Records contained in a dataset:
◇ ◇ ◇
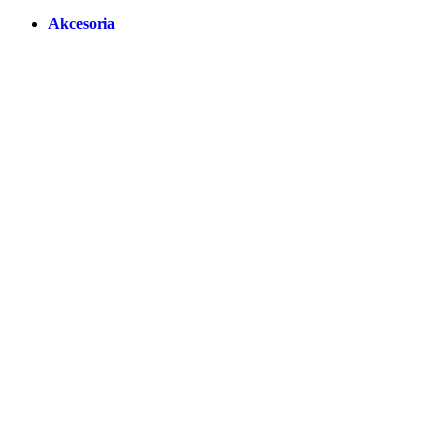
Akcesoria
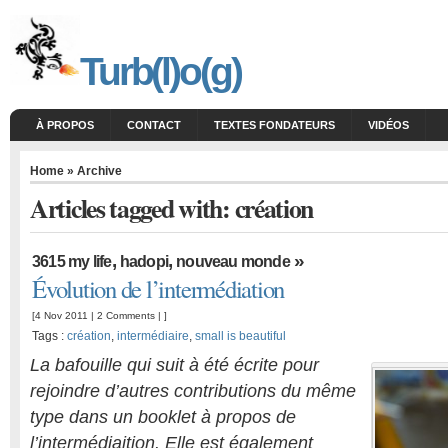
Turb(l)o(g)
À PROPOS
CONTACT
TEXTES FONDATEURS
VIDÉOS
Home
» Archive
Articles tagged with: création
,
,
»
3615 my life
hadopi
nouveau monde
Évolution de l’intermédiation
[4 Nov 2011 |
2 Comments
| ]
Tags :
création
,
intermédiaire
,
small is beautiful
La bafouille qui suit à été écrite pour
rejoindre d’autres contributions du même
type dans un booklet à propos de
l’intermédiaition. Elle est également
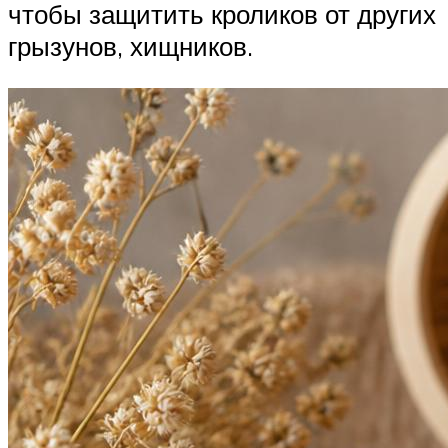
чтобы защитить кроликов от других
грызунов, хищников.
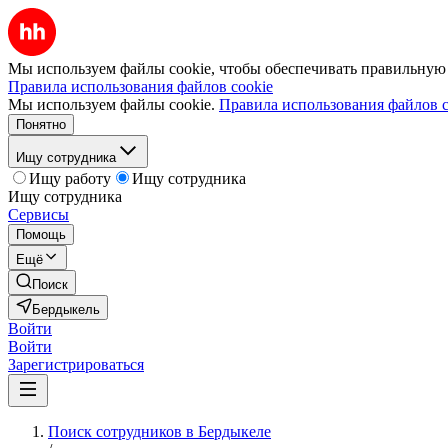
Мы используем файлы cookie, чтобы обеспечивать правильную р
Правила использования файлов cookie
Мы используем файлы cookie.
Правила использования файлов c
Понятно
Ищу сотрудника
Ищу работу
Ищу сотрудника
Ищу сотрудника
Сервисы
Помощь
Ещё
Поиск
Бердыкель
Войти
Войти
Зарегистрироваться
Поиск сотрудников в Бердыкеле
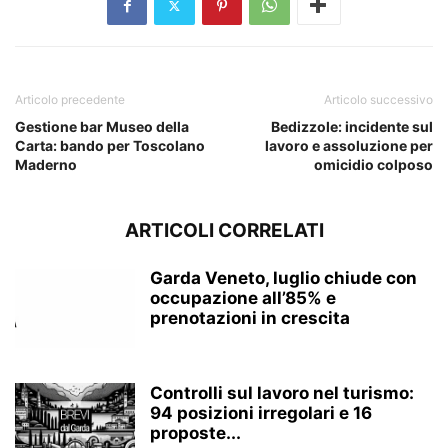
Articolo precedente
Articolo successivo
Gestione bar Museo della
Bedizzole: incidente sul
Carta: bando per Toscolano
lavoro e assoluzione per
Maderno
omicidio colposo
ARTICOLI CORRELATI
Garda Veneto, luglio chiude con
occupazione all’85% e
prenotazioni in crescita
Controlli sul lavoro nel turismo:
94 posizioni irregolari e 16
proposte...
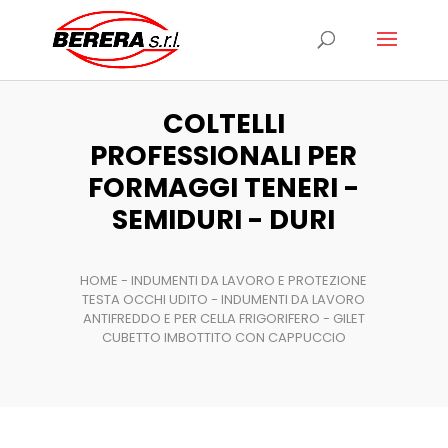
Ricerca
prodotti
COLTELLI
PROFESSIONALI PER
FORMAGGI TENERI -
SEMIDURI - DURI
HOME
-
INDUMENTI DA LAVORO E PROTEZIONE
TESTA OCCHI UDITO
-
INDUMENTI DA LAVORO
ANTIFREDDO E PER CELLA FRIGORIFERO
- GILET
CUBETTO IMBOTTITO CON CAPPUCCIO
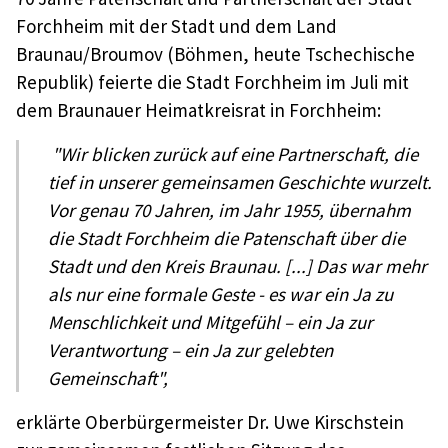
Forchheim mit der Stadt und dem Land
Braunau/Broumov (Böhmen, heute Tschechische
Republik) feierte die Stadt Forchheim im Juli mit
dem Braunauer Heimatkreisrat in Forchheim:
"Wir blicken zurück auf eine Partnerschaft, die
tief in unserer gemeinsamen Geschichte wurzelt.
Vor genau 70 Jahren, im Jahr 1955, übernahm
die Stadt Forchheim die Patenschaft über die
Stadt und den Kreis Braunau. [...] Das war mehr
als nur eine formale Geste - es war ein Ja zu
Menschlichkeit und Mitgefühl – ein Ja zur
Verantwortung – ein Ja zur gelebten
Gemeinschaft",
erklärte Oberbürgermeister Dr. Uwe Kirschstein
◇ ◇ ◇
#### Work instructions:
Look at each line above and note whether it holds the word "Forchheim". Report how many do, as the number only.

#### Response below:
4